作品が好きになり、主要キャストが好きになり、アンサンブルキャストが好きになっていく。そうなるといろんな組み合わせで観てみたくなるのも人情。気が付いたらチケットを買い増して足繁く劇場に通っていました。

※事前に公演日と出演キャストを発表してチケットを売り出す手法のことはスターシステム/スター制とよびます。

座席の選び方

何度も通っていると主要キャストのみならず、アンサンブルの動線まで覚えてしまいます。それを踏まえて私は下手ブロックの前方席が好きです。そのあたりで繰り広げられるドラマチックな展開に心をわしづかみにされるとだけ申し上げておきます。

プラチナトライアングル

放置していたアメーバブログに過去の観劇記録が残っていました。アメーバブログは誰かに伝えようと意識して書いたものではないので読み返すと自分でもかなり恥ずかしいです。ちなみに、これは当時のコアなファンの中でプラチナトライアングル [ファントム 佐野正幸さん/クリスティーヌ 苫田亜沙子さん/ラウル 北澤祐輔さん]と呼ばれた組み合わせのキャスティングが観たくて名古屋まで飛んでいったときの投稿です。『オペラ座の怪人』を一言で言うと三角関係の恋模様のお話。このトライアングルを拝見できたのは、私も32回のうち1回(もしかしたら2回?)かと。映画と違って舞台は一期一会。「観たいときに観る」を逃したら二度とは巡り合うことはありません。これは、高井治さんのファントムを半日違いで1度も観ること叶わなかった教訓でもあります。

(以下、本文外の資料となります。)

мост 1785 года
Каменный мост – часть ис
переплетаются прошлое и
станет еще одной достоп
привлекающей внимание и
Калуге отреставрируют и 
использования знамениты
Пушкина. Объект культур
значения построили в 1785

動画2:40~私の大好きな御三方によるイベント歌唱披露ご覧ください。

200字コメント

作品へのリスペクトを込めた感想は劇団四季公式HP・200字コメントに投稿していました。掲載して頂けるようになって文章を書くことの喜びにも気づかせてもらいました。文字数制限200字ジャストで作品の醍醐味を言葉にするにはどうしたものかと、語彙を研究してみたり。私の観劇用ペンネーム・広島の四季ファンの投稿もまだ残っていましたので1つリンクを貼ります。

舞台セット

『オペラ座の怪人』というとシャンデリアに目がいきますが、劇場に行かれる方は是非黒い舞台にご注目ください。過去の劇団四季の会報によれば、作品を支える黒い舞台は日夜スタッフさんの手によって磨かれてメンテナンスされているものと。前方席で観ても、二階席から観ても、黒光りする舞台には役者さんの姿が映りこむほどです。決して表には登場しない舞台裏のスタッフさん方々への敬意を前述の200字コメント冒頭「黒より黒い舞台」という言葉に込めました。

記憶に残る音楽

この作品はアンドリュー・ロイドウェーバー卿が当時恋人(のちに結婚、離別)だったサラ・ブライトマンをスター街道に押し上げるため、彼女の音域が活きるように作曲されたことで有名です。劇団四季版1988年初演でヒロインを演じたのは劇団創設者である故人・浅利慶太代表の夫人 野村玲子さん。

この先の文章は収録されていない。